“Questioning—deeply, imaginatively, “beautifully”—can help us identify and solve problems, come up with game-changing ideas, and pursue fresh opportunities.”
– Warren Berger, A More Beautiful Question
In this age of constant change and reinvention, questioning is extremely important. We should be teaching it as a the ultimate survival skill to our students and also practicing it as we invent the future of libraries and academia. But often we spend so little time actually asking questions or thinking about the types of questions we ask. They normally just happen as a part of speech, as opposed to being a vital tool in our toolbox to bring about change. Questioning can be scary and at times we might be reluctant to ask them. We might look stupid. We might upset someone. We might be stepping on someone’s toes. It might make our current job irrelevant. But questions are vital to growth, to continuous improvement and to our work as librarians. Asking and investing in productive questions can lead to brand new solutions or billion dollar industries. Eric Ries, author of The Lean Startup asserts
“In the old economy, it was all about having the answers. But in today’s dynamic, lean economy, it’s more about asking the right questions.”
How then can we get past the fear that can come with questioning and ask really good, productive questions? It turns out that there are techniques that you can use to better craft and understand the types of questions you are asking. I recently lead our teaching librarian team in an exercise designed not only to help us become better teachers but also to make us better professionals. It’s called the Question Formulation Technique from the Right Question Institute and it ended up being a really fun and valuable exercise. It gave us a new method for producing, improving and prioritizing questions.
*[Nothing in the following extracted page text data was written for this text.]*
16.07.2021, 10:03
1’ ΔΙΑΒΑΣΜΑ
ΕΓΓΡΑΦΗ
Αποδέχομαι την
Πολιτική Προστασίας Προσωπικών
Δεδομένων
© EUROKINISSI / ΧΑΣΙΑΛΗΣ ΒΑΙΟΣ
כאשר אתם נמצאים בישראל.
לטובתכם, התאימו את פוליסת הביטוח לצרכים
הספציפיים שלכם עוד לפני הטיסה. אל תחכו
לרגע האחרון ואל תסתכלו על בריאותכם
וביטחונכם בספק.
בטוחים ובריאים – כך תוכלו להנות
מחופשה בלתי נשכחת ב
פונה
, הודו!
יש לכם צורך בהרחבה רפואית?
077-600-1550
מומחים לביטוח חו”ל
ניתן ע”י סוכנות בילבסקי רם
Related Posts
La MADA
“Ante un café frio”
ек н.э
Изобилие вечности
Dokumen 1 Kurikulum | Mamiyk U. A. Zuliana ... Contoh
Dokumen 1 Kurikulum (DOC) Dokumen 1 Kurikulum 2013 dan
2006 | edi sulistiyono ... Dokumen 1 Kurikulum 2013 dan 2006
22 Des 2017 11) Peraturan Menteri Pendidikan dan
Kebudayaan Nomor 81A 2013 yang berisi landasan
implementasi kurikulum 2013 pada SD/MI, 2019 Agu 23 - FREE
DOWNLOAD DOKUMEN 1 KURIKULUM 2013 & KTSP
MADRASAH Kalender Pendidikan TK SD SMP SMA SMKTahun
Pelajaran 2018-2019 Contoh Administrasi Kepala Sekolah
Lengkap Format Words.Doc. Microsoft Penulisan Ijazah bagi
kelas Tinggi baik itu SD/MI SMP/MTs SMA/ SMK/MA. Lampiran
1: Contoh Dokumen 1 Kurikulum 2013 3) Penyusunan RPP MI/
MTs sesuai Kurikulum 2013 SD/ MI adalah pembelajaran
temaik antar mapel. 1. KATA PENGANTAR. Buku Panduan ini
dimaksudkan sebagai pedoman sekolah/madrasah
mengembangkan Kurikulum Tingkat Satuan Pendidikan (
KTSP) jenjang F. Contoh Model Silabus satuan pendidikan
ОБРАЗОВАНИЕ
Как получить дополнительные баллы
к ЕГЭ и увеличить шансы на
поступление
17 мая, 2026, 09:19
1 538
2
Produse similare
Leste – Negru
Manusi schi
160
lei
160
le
The basic structure is to come up with as many questions as possible around a specific question focus (we used increasing use of library resources & services for our focus) without judging or trying to answer them. We came up with over 50 questions. The next step involved coding them as open or closed questions. Then, participants were asked to choose the three most important questions that they wanted to explore further and explain why they chose these ones. The process allowed us to learn a lot about questioning as well as come up with really interesting and actionable questions:
- Is this an issue? (Is this a fool’s errand? Do we need to spend time on this?)
- How can we show users the value of our resources? (What can we do with what we have?)
- What if our product were different? (Imagine your world differently)
Interestingly the final questions we came up with closely resembled Warren Berger’s Why/What If/How sequence of questioning for effectively thinking through and solving a problem.
Through the process we came to several insights about questioning:
- It’s hard not to judge questions – questions are powerful in that they evoke a response and demand action of us. We often try to answer or squelch questions much to early.
- Questions have purposes and motivations behind them– The way you ask and the type of question you use can help or hinder your goals. Example: When you want discussion a closed question is not going to foster it.
- We need time and the freedom to question – Asking people to come up with the top three questions on a topic would not have been as successful. Having a process and the space for questioning made our final questions that much better.
To invent the future of libraries we need to question effectively and be brave enough to ask the big and important questions. How do you see purposeful questioning being valuable, either in the classroom or in your work?
EDIT: The original post called the technique from the RQI the “Question Facilitation Technique.” The post has been updated to the correct term “Question Formulation Technique.”